Eye on the exchanges: What predictive analytics tells us about drivers of health plan profitability

As insurers submit initial filings about how they plan to price their Affordable Care Act exchange policies next year and where they'll offer them, both current political uncertainty and past profitability will factor into in their decisions. 

But politics aside, what exactly are the factors that led some insurers to thrive in the individual marketplaces while others lost millions of dollars? That’s precisely what Syed Mehmud, an associate of the Society of Actuaries and senior consulting actuary at Wakely, set out to uncover.

For two years in a row, Mehmud has conducted a study to determine the factors that drive financial success—and struggles—on the exchanges. The most recent results are based on 2015 EDGE server data covering about 5 million lives, which insurers supplied in exchange for insights about how their exchange business is faring relative to their peers.

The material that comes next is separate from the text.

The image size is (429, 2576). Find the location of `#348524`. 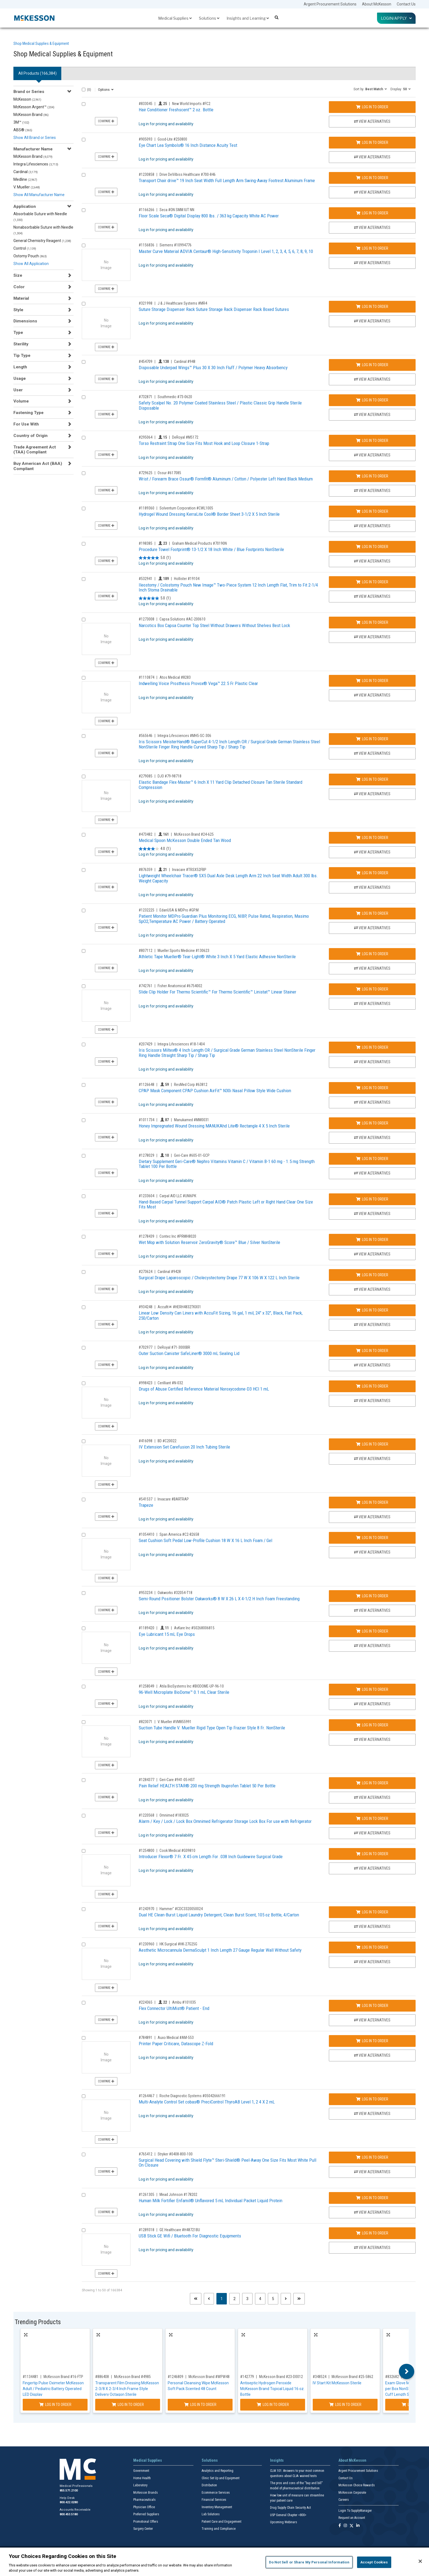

In order to glean insights from so much information, Mehmud and his colleagues wrote their own algorithm geared toward parsing large-scale medical data and created an adaptation of a popular predictive modeling technique called decision premodeling.

“What we wanted to do was to analyze the information and see if we can find any patterns, some common threads,” Mehmud told FierceHealthcare.

The patterns they did find may be surprising to some. Here’s a look:

  • Sicker patients aren’t necessarily driving higher costs. Thank the federal risk adjustment program for that, according to Mehmud. What makes the program so powerful is that it’s a concurrent model rather than a prospective model, he said, meaning it moves more money around among issuers. The greater the number of patients with costly conditions—meaning higher risk scores—a health plan has, the more money it gets from the risk adjustment program, and vice versa. Thus, “sometimes it is actually the healthier patients and the younger patients that are more unprofitable, because they have fewer medical conditions,” Mehmud said.
  • Not all metal levels are created equal. Plans with richer benefits, like gold and platinum, struggled in the individual marketplaces in 2015, Mehmud noted, but oftentimes thrived in the small-group market. That goes to show “that the dynamics of the individual and small-group markets are very different,” he noted.
  • Contracting plays a key role in profitability. In Mehmud’s project, he repriced claims to a percentage of the local Medicare rates in order to compare across the board what individual market insurers were paying for services. Not surprisingly, he found a considerable spectrum of contracting rates—and more profitable health plans tended to have negotiated better rates. While provider contracting doesn’t get as much "air play" as other factors, the study showed that it’s an “important ingredient in the success of an ACA individual market participant, and carriers should pay attention to that,” Mehmud said.
  • Command of data can make or break a health plan. Unlike in Medicare, where plans had some time to get used to risk adjustment as the program ramped up, in the commercial market, “a switch turned on,” Mehmud noted. So the carriers that weren’t paying good attention to their data did not fare well in 2014, and that pattern continued in 2015, with “tens of millions of dollars left at the table” among carriers that failed to adequately code for risk. Health plans, Mehmud concluded, “doesn’t necessarily win by making sure that their data is correct, but definitely lose if they don’t.”

One caveat to the patterns that Mehmud observed, however, is that they don’t apply to all insurers. Therefore, he recommended that insurers study their own data to determine strategy shifts tailored to their individual organizations.

“Every carrier has a different story to tell,” he said.